I had an epiphany while brushing my teeth ... really, hang with me here.
I have one of those toothbrushes that requires a AA battery (see picture) so that with a flip of the switch, the bristles begin rotating to help clean your teeth better -- supposedly. While that is up for debate, here's what struck me.
I stuck the toothbrush in my mouth and commenced to spiffing up those pearly whites when suddenly I realized, 'Hey, that feels different. It even kind of hurts. When did those bristles become so sharp?'
Well, it turns out my wife ... unbeknownst to me ... had replaced my old, worn out and soft bristles with new ones. But I liked my old bristles. They were comfortable. They did what they were supposed to do although I didn't really have to feel anything. These new ones are sort of painful, like they're cleaning a little deeper than before.
And that's when I realized that I had just stuck a metaphor for the spiritual life in my mouth.

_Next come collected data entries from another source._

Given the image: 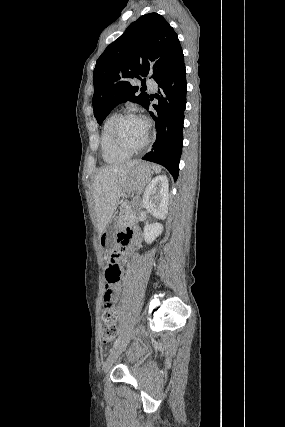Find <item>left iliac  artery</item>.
I'll list each match as a JSON object with an SVG mask.
<instances>
[{
	"mask_svg": "<svg viewBox=\"0 0 285 427\" xmlns=\"http://www.w3.org/2000/svg\"><path fill=\"white\" fill-rule=\"evenodd\" d=\"M120 342H121V337L119 336V337L115 340L114 345H113V348H114V347H116Z\"/></svg>",
	"mask_w": 285,
	"mask_h": 427,
	"instance_id": "44dca946",
	"label": "left iliac artery"
}]
</instances>
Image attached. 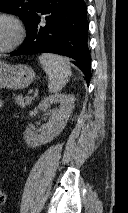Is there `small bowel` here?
Wrapping results in <instances>:
<instances>
[{
    "mask_svg": "<svg viewBox=\"0 0 128 213\" xmlns=\"http://www.w3.org/2000/svg\"><path fill=\"white\" fill-rule=\"evenodd\" d=\"M3 106V101L2 99L0 98V108Z\"/></svg>",
    "mask_w": 128,
    "mask_h": 213,
    "instance_id": "obj_1",
    "label": "small bowel"
}]
</instances>
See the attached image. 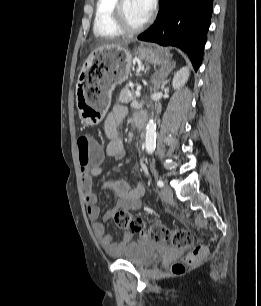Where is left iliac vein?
Listing matches in <instances>:
<instances>
[{
  "instance_id": "obj_1",
  "label": "left iliac vein",
  "mask_w": 261,
  "mask_h": 306,
  "mask_svg": "<svg viewBox=\"0 0 261 306\" xmlns=\"http://www.w3.org/2000/svg\"><path fill=\"white\" fill-rule=\"evenodd\" d=\"M161 197L165 201H169L173 197V191L172 188L168 183L165 184V186L161 190Z\"/></svg>"
}]
</instances>
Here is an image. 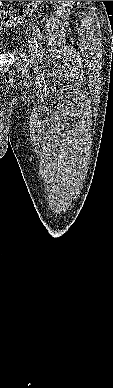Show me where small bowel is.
Here are the masks:
<instances>
[{
    "mask_svg": "<svg viewBox=\"0 0 113 388\" xmlns=\"http://www.w3.org/2000/svg\"><path fill=\"white\" fill-rule=\"evenodd\" d=\"M4 1H0V7H2L4 5Z\"/></svg>",
    "mask_w": 113,
    "mask_h": 388,
    "instance_id": "1",
    "label": "small bowel"
}]
</instances>
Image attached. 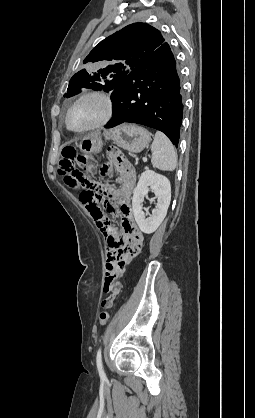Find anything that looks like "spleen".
Returning a JSON list of instances; mask_svg holds the SVG:
<instances>
[{
	"label": "spleen",
	"instance_id": "spleen-1",
	"mask_svg": "<svg viewBox=\"0 0 255 418\" xmlns=\"http://www.w3.org/2000/svg\"><path fill=\"white\" fill-rule=\"evenodd\" d=\"M151 162L157 169L163 171H174L177 166V154L168 137L157 131L151 145Z\"/></svg>",
	"mask_w": 255,
	"mask_h": 418
}]
</instances>
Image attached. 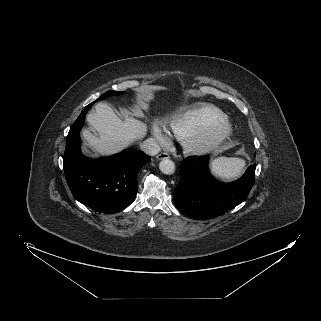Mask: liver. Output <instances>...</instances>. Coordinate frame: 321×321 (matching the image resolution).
I'll return each instance as SVG.
<instances>
[{
  "mask_svg": "<svg viewBox=\"0 0 321 321\" xmlns=\"http://www.w3.org/2000/svg\"><path fill=\"white\" fill-rule=\"evenodd\" d=\"M87 121L98 132V136L84 129L82 136L89 147L100 155L108 156L120 152L134 141L147 134V125L127 112L121 120L107 104L98 103L95 112L88 114ZM89 153V150L85 149Z\"/></svg>",
  "mask_w": 321,
  "mask_h": 321,
  "instance_id": "liver-1",
  "label": "liver"
}]
</instances>
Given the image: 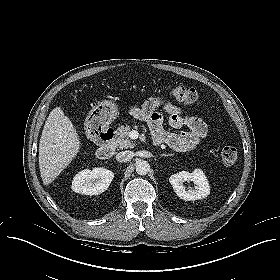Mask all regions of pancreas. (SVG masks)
<instances>
[{"label":"pancreas","instance_id":"pancreas-1","mask_svg":"<svg viewBox=\"0 0 280 280\" xmlns=\"http://www.w3.org/2000/svg\"><path fill=\"white\" fill-rule=\"evenodd\" d=\"M130 126L122 125L115 131V142L121 149L134 148L135 142L129 138Z\"/></svg>","mask_w":280,"mask_h":280}]
</instances>
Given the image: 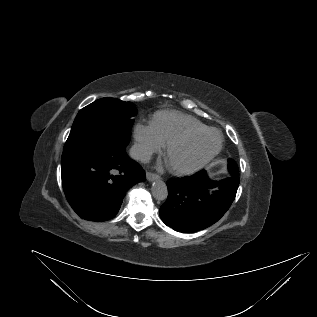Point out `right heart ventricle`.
<instances>
[{
	"instance_id": "obj_1",
	"label": "right heart ventricle",
	"mask_w": 317,
	"mask_h": 317,
	"mask_svg": "<svg viewBox=\"0 0 317 317\" xmlns=\"http://www.w3.org/2000/svg\"><path fill=\"white\" fill-rule=\"evenodd\" d=\"M150 126L162 147L187 131L207 127L192 116L171 110L156 112L150 120Z\"/></svg>"
}]
</instances>
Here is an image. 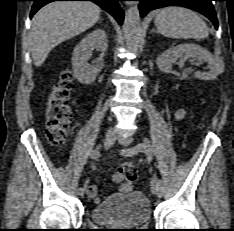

I settle for a routine of doing the same old things, going to the same old services, singing the familiar songs, saying the appropriate prayers. But I get comfortable and soft, and before long I don't even realize the compromise I've made.
At least not until I hear something new in a sermon, a song or a scripture -- and it feels different. There is a sharp edge to it, even kind of hurts.
And, yeah, suddenly I'm cleaning off the grime underneath that I let build up. An appropriate resolution as it turns out for the New Year -- digging a little deeper, feeling something more, letting God's bristles do their work.